The first thing Mika heard when his head broke the water was screaming.

‘Get off me! Get off! I want to go home! I hate you! I’m not doing this any more! You’re psychos! You’re trying to kill us!’

Strong arms came over the side of the boat to drag him on board. He heard himself slap wetly on the deck and was vaguely aware of motion around him. He struggled with his mask and someone helped him get it off and he took a lungful of warm air. A man’s face appeared.

‘Stay calm, OK?’ he said. ‘The ambulance pod is here. The paramedics are going to look at your leg.’

He felt tugging on his legs and he struggled to lean up on his elbows so he could see what they were doing to him. One of the paramedics was cutting the wetsuit off his leg and another was pressing something on the wound.
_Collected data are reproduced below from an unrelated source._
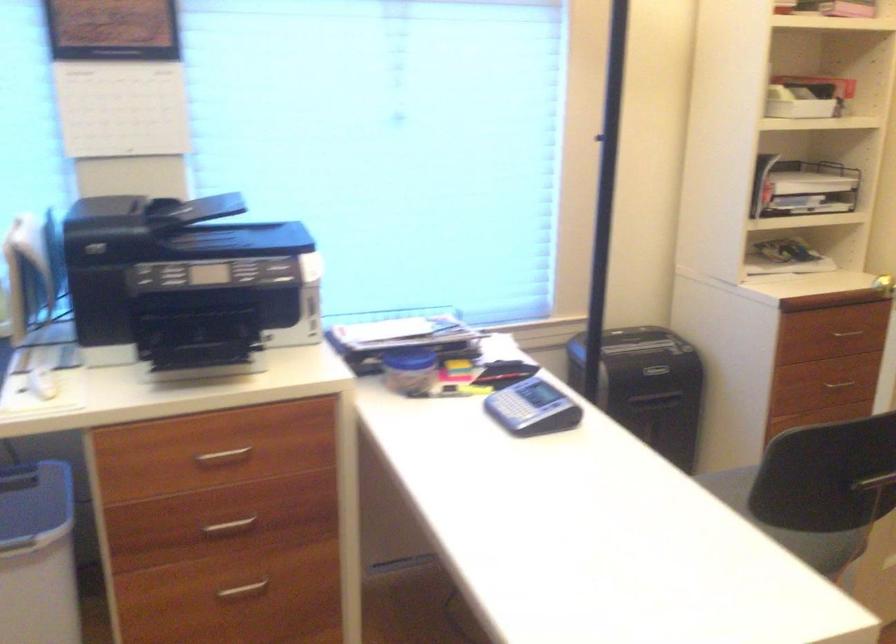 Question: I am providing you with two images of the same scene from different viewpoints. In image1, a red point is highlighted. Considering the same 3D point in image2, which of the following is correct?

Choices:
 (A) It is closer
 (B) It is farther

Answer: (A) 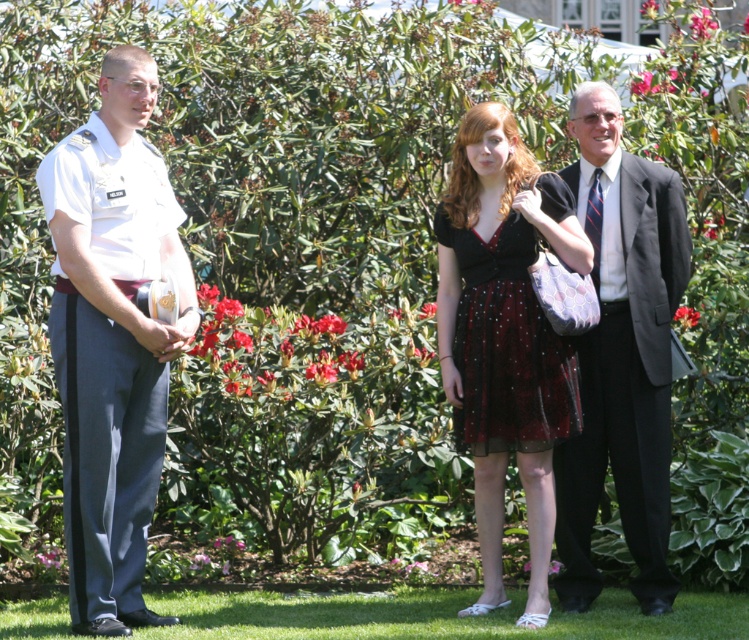 Question: Is white uniform at left wider than velvet dress at center?

Choices:
 (A) no
 (B) yes

Answer: (A)

Question: Which point appears farthest from the camera in this image?

Choices:
 (A) (524, 147)
 (B) (613, 108)
 (C) (524, 301)

Answer: (A)

Question: Does white uniform at left appear on the right side of black sheer dress at center?

Choices:
 (A) no
 (B) yes

Answer: (A)

Question: Estimate the real-world distances between objects in this image. Which object is closer to the black sheer dress at center?

Choices:
 (A) velvet dress at center
 (B) white uniform at left

Answer: (A)

Question: Which point is closer to the camera?

Choices:
 (A) (560, 532)
 (B) (512, 369)

Answer: (B)

Question: Is velvet dress at center wider than dark gray suit at center?

Choices:
 (A) yes
 (B) no

Answer: (A) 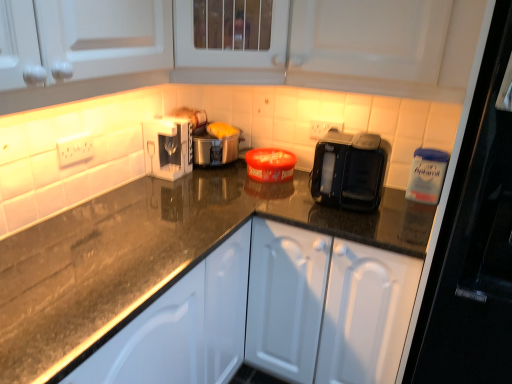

Blood spurted between his fingers and spattered his sunglasses.

‘Lie down and try to relax,’ said the paramedic. ‘Don’t watch.’

Mika didn’t want to lie down. He didn’t trust them. But he felt too weak to sit up so he lay back and turned his head in the direction of the screaming. It was Ruben’s game partner, Yee. She was pinned to the deck by two men and thrashing around like the sharks, her wet hair lashing their faces.

‘Stop screaming, Yee. It’s over,’ one said, but she didn’t stop screaming and she struggled even harder.